Duration of the procedure, anaesthesia and emergence phases was similar in both groups (P > 0.05). Time until recovery was significantly shorter in group SR than in group S (7.0 +/- 5.5 min and 13.0 +/- 3.5 min, respectively; P = 0.001). Cough scores were not significantly different between the two groups during emergence and recovery (Kruskal-Wallis ANOVA test, P > 0.05). However, the mean agitation score at 5 min in group SR was significantly higher than that in group S (Kruskal-Wallis ANOVA test, P < 0.01). One case of hypoxaemia from thoracic rigidity occurred in a patient in group SR.

CONCLUSION

The addition of remifentanil significantly shortened recovery time in children undergoing fiberoptic bronchoscopy under sevoflurane anaesthesia. In the recovery period, remifentanil did not decrease cough, and increased agitation.

摘要

背景与目的

本研究旨在比较七氟醚与七氟醚复合瑞芬太尼对纤维支气管镜检查苏醒期和恢复期咳嗽及躁动的影响。

方法

纳入2至6岁接受纤维支气管镜检查的儿童。
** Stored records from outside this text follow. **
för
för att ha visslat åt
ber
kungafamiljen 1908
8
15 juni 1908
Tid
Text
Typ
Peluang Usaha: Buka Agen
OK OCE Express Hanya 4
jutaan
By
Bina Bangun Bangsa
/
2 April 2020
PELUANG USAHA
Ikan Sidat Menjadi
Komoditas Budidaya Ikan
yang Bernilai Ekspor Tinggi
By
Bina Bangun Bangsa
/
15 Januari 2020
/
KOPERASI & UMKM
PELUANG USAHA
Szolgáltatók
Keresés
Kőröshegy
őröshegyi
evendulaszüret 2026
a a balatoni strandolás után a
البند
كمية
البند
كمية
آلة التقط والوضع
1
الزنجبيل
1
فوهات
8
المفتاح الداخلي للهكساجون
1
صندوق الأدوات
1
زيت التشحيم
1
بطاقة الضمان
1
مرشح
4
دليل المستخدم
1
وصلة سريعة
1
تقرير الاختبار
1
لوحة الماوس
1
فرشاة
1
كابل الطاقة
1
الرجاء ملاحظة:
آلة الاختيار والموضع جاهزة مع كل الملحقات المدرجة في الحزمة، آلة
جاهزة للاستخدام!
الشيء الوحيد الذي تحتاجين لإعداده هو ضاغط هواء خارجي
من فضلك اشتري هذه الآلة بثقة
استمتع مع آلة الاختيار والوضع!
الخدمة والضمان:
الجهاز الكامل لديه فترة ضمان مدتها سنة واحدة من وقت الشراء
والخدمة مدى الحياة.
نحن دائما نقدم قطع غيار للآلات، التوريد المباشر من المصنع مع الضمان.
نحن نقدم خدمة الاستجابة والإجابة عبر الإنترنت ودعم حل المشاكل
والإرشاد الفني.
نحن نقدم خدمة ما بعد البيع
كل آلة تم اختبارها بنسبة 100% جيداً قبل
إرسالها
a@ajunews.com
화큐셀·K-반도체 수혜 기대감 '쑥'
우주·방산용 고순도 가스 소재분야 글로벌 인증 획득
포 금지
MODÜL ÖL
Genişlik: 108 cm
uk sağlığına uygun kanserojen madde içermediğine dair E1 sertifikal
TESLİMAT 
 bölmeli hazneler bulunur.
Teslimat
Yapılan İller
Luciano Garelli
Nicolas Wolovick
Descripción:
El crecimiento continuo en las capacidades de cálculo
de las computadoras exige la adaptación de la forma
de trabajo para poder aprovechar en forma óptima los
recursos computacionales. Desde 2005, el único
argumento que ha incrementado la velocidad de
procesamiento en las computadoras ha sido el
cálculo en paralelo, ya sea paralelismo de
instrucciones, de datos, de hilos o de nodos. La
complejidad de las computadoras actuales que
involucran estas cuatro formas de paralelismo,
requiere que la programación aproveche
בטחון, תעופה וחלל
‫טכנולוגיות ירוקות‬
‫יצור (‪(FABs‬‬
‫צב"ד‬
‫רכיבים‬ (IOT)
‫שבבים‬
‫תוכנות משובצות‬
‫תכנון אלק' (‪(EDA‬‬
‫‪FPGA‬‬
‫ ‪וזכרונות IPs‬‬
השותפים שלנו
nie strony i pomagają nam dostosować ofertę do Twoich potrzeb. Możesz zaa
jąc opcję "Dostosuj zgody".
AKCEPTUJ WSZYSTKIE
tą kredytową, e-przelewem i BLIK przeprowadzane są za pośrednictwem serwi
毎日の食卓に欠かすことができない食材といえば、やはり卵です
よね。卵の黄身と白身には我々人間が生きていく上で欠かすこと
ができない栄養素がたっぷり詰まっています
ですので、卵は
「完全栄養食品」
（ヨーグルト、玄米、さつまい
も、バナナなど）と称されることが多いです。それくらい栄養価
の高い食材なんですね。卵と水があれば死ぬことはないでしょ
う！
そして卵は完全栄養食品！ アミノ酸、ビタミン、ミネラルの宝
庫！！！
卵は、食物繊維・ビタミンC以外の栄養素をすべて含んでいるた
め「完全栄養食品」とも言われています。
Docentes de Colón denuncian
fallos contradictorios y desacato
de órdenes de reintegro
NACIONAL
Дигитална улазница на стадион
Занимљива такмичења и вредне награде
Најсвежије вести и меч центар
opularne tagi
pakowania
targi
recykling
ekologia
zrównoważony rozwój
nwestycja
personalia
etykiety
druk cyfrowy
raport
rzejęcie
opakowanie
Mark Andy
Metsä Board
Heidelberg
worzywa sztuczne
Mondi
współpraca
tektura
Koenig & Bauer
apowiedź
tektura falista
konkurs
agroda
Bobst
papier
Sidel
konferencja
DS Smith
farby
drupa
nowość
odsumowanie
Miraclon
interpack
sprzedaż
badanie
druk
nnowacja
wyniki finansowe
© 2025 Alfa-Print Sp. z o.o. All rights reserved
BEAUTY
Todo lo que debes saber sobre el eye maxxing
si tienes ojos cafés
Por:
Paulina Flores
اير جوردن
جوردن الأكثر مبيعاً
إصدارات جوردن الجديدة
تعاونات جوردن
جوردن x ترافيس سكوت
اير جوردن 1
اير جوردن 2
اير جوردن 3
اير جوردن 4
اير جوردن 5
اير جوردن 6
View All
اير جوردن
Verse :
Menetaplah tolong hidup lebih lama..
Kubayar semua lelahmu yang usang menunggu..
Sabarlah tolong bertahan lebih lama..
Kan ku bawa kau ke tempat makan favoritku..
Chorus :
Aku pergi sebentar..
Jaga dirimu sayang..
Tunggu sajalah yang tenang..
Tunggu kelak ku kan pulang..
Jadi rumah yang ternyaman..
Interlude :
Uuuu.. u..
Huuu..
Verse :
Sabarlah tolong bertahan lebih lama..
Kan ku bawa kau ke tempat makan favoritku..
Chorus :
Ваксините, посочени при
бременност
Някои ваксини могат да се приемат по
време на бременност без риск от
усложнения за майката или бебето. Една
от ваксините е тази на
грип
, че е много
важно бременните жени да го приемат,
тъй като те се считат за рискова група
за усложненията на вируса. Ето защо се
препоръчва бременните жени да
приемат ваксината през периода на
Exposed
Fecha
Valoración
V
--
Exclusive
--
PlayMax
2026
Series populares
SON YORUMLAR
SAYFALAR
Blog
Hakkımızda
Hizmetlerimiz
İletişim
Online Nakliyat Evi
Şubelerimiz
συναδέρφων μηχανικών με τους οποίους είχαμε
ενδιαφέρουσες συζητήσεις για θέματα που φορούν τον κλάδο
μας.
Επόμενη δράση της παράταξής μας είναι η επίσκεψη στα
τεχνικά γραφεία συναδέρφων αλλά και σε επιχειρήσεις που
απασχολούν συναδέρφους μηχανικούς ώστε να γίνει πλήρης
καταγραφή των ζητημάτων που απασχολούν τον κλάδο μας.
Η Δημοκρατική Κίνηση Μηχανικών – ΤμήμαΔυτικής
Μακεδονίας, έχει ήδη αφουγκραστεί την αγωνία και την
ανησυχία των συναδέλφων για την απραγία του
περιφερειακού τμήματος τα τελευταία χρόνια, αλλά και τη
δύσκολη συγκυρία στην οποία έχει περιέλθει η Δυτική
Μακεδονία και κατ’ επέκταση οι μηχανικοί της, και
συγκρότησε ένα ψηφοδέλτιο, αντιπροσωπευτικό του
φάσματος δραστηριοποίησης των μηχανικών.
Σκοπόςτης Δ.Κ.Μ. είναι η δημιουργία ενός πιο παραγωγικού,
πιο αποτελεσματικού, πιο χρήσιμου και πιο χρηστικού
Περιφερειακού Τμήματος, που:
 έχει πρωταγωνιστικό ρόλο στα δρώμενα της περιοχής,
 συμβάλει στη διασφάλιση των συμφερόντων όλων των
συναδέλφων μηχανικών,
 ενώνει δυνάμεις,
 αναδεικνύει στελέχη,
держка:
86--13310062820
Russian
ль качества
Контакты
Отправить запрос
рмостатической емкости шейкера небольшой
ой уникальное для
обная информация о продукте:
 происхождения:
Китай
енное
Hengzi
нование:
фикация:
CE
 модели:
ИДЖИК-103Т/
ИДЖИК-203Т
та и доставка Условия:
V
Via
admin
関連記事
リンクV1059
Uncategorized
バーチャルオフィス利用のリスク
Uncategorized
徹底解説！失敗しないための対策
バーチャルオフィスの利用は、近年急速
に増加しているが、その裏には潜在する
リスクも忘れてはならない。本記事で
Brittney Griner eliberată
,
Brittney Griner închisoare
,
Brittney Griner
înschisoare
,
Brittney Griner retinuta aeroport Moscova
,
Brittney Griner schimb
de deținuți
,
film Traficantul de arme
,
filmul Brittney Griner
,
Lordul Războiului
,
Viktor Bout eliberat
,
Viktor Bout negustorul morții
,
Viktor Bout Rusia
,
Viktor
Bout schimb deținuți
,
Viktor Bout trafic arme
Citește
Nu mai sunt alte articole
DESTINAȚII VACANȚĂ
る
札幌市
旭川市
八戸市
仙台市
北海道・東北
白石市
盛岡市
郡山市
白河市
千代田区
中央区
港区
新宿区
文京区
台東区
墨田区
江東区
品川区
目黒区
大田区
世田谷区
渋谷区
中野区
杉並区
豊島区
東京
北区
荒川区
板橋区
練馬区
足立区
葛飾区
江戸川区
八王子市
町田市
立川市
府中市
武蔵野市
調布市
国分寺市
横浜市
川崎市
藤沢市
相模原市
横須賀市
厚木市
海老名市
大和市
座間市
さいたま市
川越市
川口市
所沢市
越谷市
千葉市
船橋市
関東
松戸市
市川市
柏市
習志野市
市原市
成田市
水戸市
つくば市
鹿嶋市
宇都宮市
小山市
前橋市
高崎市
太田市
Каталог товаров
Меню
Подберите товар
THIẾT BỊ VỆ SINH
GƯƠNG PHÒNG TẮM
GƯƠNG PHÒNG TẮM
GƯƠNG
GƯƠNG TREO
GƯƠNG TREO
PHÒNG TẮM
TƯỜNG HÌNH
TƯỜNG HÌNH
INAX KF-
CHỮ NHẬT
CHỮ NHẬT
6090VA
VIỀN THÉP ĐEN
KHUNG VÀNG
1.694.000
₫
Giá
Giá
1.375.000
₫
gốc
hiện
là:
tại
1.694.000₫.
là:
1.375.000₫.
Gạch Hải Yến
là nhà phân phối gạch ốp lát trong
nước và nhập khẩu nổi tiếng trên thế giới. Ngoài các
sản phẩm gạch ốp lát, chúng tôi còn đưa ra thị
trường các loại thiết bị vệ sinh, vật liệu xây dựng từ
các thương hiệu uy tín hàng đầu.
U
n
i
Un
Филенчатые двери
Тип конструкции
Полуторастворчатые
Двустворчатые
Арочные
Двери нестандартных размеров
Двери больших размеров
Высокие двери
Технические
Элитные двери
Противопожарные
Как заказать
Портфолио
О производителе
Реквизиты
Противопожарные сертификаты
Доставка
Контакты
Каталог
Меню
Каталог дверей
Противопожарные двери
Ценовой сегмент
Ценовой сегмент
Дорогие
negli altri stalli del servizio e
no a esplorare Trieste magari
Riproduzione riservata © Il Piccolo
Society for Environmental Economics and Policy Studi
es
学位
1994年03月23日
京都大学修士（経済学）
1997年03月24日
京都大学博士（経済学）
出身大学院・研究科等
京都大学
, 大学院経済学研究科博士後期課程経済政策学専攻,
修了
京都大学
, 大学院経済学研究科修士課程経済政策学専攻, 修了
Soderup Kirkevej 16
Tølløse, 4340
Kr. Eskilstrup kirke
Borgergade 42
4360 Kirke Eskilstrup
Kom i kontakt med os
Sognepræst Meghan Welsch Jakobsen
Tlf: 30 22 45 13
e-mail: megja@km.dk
所有患者均口服咪达唑仑进行术前用药。患者随机分为S组(单纯七氟醚,n = 25)或SR组(七氟醚复合瑞芬太尼,n = 25)。所有患者均采用七氟醚诱导和维持麻醉。SR组在2分钟内静脉推注瑞芬太尼1μg/kg,随后以0.15μg/kg/min的速度持续输注。除常规麻醉记录外,在苏醒期和恢复期每隔5分钟记录躁动评分和咳嗽评分。

结果

两组手术、麻醉及苏醒期的持续时间相似(P > 0.05)。SR组的苏醒时间明显短于S组(分别为7.0±5.5分钟和13.0±3.5分钟;P = 0.001)。两组在苏醒期和恢复期的咳嗽评分无显著差异(Kruskal-Wallis方差分析检验,P > 0.05)。然而,SR组在5分钟时的平均躁动评分明显高于S组(Kruskal-Wallis方差分析检验,P < 0.01)。SR组有1例患者因胸壁强直出现低氧血症。

结论

在七氟醚麻醉下行纤维支气管镜检查的儿童中,添加瑞芬太尼可显著缩短苏醒时间。在恢复期,瑞芬太尼并未减少咳嗽,反而增加了躁动。